1743 Today is the birthday of Joseph Banks.

Banks is best known for his study of Australian flora and fauna and his role as the botanist on board the Endeavor with Captain James Cook.

When they landed in Australia, neither Cook nor Banks realized that the quartz reef where they planted the British Flag contained gold. The area would remain untouched by Europeans for almost two more decades.

Before returning to England, Cook worried the Endeavor wouldn't make it around the Cape of Good Hope.
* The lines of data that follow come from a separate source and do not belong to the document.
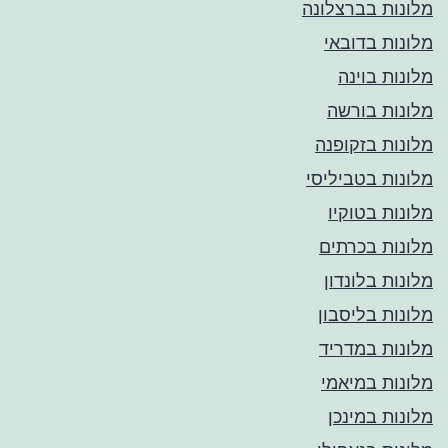
מלונות בברצלונה
מלונות בדובאי
מלונות בוינה
מלונות בורשה
מלונות בזקופנה
מלונות בטביליסי
מלונות בטוקיו
מלונות בכרתים
מלונות בלונדון
מלונות בליסבון
מלונות במדריד
מלונות במיאמי
מלונות במינכן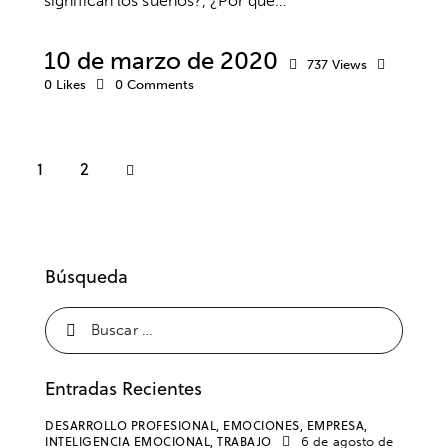
significan los sueños?, ¿Por qué…
10 de marzo de 2020
737
Views
0
Likes
0
Comments
>
1
2
Búsqueda
Entradas Recientes
DESARROLLO PROFESIONAL,
EMOCIONES,
EMPRESA,
INTELIGENCIA EMOCIONAL,
TRABAJO
6 de agosto de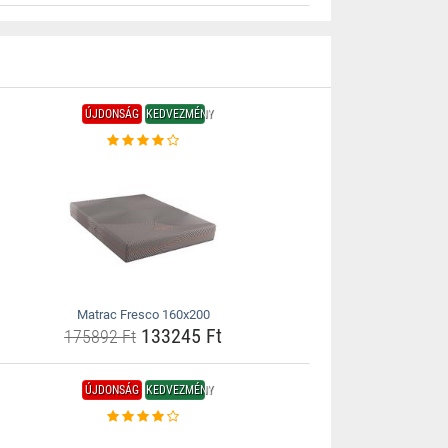
ÚJDONSÁG
KEDVEZMÉNY
Matrac Fresco 160x200
133245 Ft
175892 Ft
ÚJDONSÁG
KEDVEZMÉNY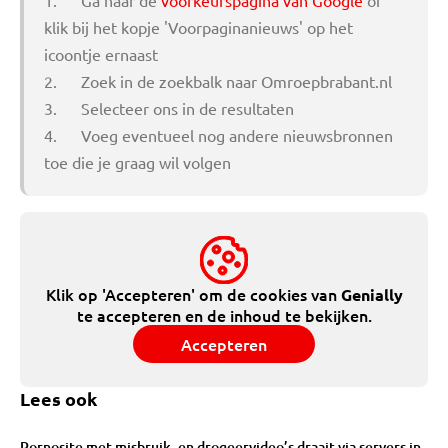
1. Ga naar de
voorkeurspagina van Google
of
klik bij het kopje 'Voorpaginanieuws' op het
icoontje ernaast
2. Zoek in de zoekbalk naar Omroepbrabant.nl
3. Selecteer ons in de resultaten
4. Voeg eventueel nog andere nieuwsbronnen
toe die je graag wil volgen
Klik op 'Accepteren' om de cookies van
Genially
te accepteren en de inhoud te bekijken.
Accepteren
Lees ook
Pornosite met misbruik- en drogeervideo’s draait via servers in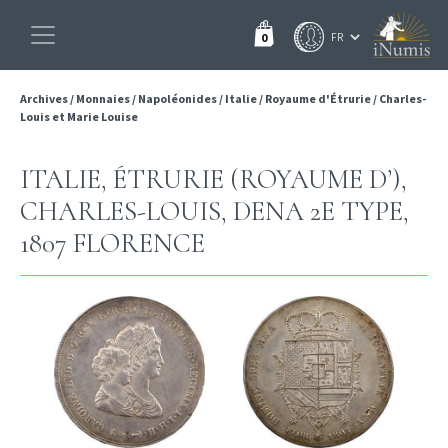
0
Archives
/
Monnaies
/
Napoléonides
/
Italie
/
Royaume d'Étrurie
/
Charles-
Louis et Marie Louise
ITALIE, ÉTRURIE (ROYAUME D’),
CHARLES-LOUIS, DENA 2E TYPE,
1807 FLORENCE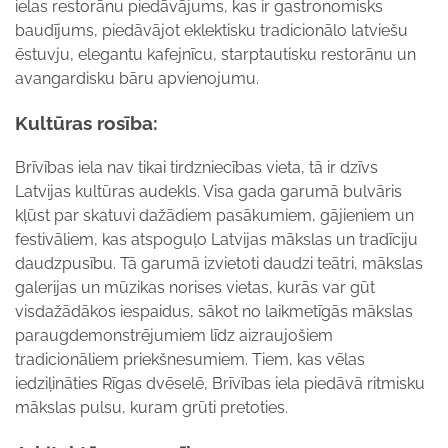
ielas restorānu piedāvājums, kas ir gastronomisks
baudījums, piedāvājot eklektisku tradicionālo latviešu
ēstuvju, elegantu kafejnīcu, starptautisku restorānu un
avangardisku bāru apvienojumu.
Kultūras rosība:
Brīvības iela nav tikai tirdzniecības vieta, tā ir dzīvs
Latvijas kultūras audekls. Visa gada garumā bulvāris
kļūst par skatuvi dažādiem pasākumiem, gājieniem un
festivāliem, kas atspoguļo Latvijas mākslas un tradīciju
daudzpusību. Tā garumā izvietoti daudzi teātri, mākslas
galerijas un mūzikas norises vietas, kurās var gūt
visdažādākos iespaidus, sākot no laikmetīgās mākslas
paraugdemonstrējumiem līdz aizraujošiem
tradicionāliem priekšnesumiem. Tiem, kas vēlas
iedziļināties Rīgas dvēselē, Brīvības iela piedāvā ritmisku
mākslas pulsu, kuram grūti pretoties.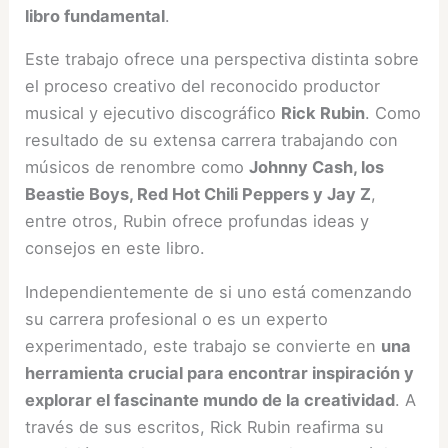
libro fundamental
.
Este trabajo ofrece una perspectiva distinta sobre
el proceso creativo del reconocido productor
musical y ejecutivo discográfico
Rick Rubin
. Como
resultado de su extensa carrera trabajando con
músicos de renombre como
Johnny Cash, los
Beastie Boys, Red Hot Chili Peppers y Jay Z
,
entre otros, Rubin ofrece profundas ideas y
consejos en este libro.
Independientemente de si uno está comenzando
su carrera profesional o es un experto
experimentado, este trabajo se convierte en
una
herramienta crucial para encontrar inspiración y
explorar el fascinante mundo de la creatividad
. A
través de sus escritos, Rick Rubin reafirma su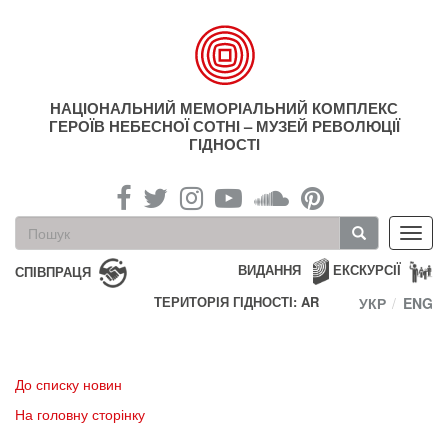
Перейти
до
основного
матеріалу
НАЦІОНАЛЬНИЙ МЕМОРІАЛЬНИЙ КОМПЛЕКС
ГЕРОЇВ НЕБЕСНОЇ СОТНІ – МУЗЕЙ РЕВОЛЮЦІЇ
ГІДНОСТІ
Пошукова
Toggl
форма
navig
Пошук
ВИДАННЯ
ЕКСКУРСІЇ
СПІВПРАЦЯ
ТЕРИТОРІЯ ГІДНОСТІ: AR
УКР
ENG
До списку новин
На головну сторінку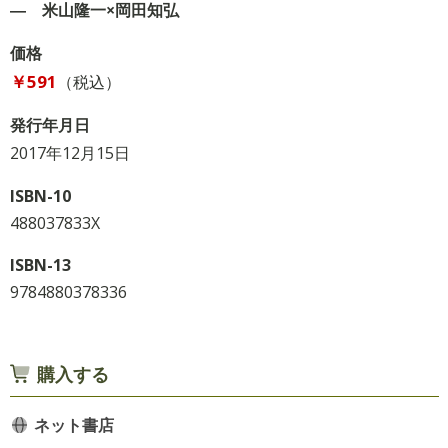
― 米山隆一×岡田知弘
価格
￥591
（税込）
発行年月日
2017年12月15日
ISBN-10
488037833X
ISBN-13
9784880378336
購入する
ネット書店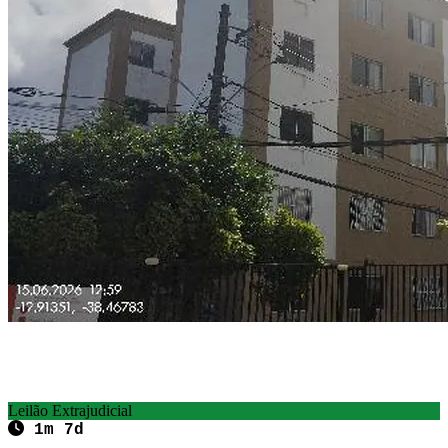
Leilão Extrajudicial
1m 7d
In a fateful decision, Cook had brought the ship to Batavia, a Dutch colony, to fortify his boat. Batavia was a dangerous place where malaria and dysentery were rampant. As a result of his stop, Cook lost a staggering 38 members of his crew. Banks, and a fellow botanist Daniel Solander, managed to survive the stop, although, at one point, they were both gravely ill. Even as they battled back from illness, they still went out to collect specimens.

As gardeners, we owe a great debt to Banks.

When he returned to England, it was Joseph Banks who advised George III on the creation of the Royal Botanic Garden, Kew.

And, in 1778, when Linnaeus died, his belongings went up for sale. By then, Joseph Banks was the President of the Linnean Society. Joseph acted quickly, buying everything of horticultural value on behalf of the society. Linnaeus' notebooks and specimens were on a ship bound for England by the time the king of Sweden realized Linnaeus' legacy was no longer in Sweden. He sent a fast Navy ship in pursuit of Banks' precious cargo, but it was too late. And so, Banks secured the legacy of Linnaeus, which is why Linnaeus's collection is in London at the Linnaeus Society's Burlington House.

And, Banks helped spread Linnaeus's ideas across the globe, which was easier for him to accomplish since he was based in London, the hub for the science of botany.

At his London residence, Banks hired the Scottish botanist Robert Brown to be his botanical librarian. The two became lifelong friends. So much so, that when Banks died in 1820, he left his home, his collections, and his library to Brown, and he also endowed him with a sizeable yearly allowance.

 

1780 Today is the birthday of the Moravian clergyman and botanist Lewis David von Schweinitz, also known as the "Father of North American Mycology." Mycology is the study of fungi.

Lewis was born in Pennsylvania, and he was a descendant on his mother's side of Count Zinzendorf - the founder of the Moravian Church. Lewis's home town of Bethlehem Pennsylvania was a Moravian settlement.

When Lewis was seven years old, he was placed in a Moravian boarding school called Nazareth Hall. One of Lewis's earliest memories was visiting Nazareth Hall before attending there. He passed by one of the classrooms and saw a specimen of lichen digitatus sitting on a table, and he went to inspect it. It was Lewis's first experience with botany, and it would become his favorite subject.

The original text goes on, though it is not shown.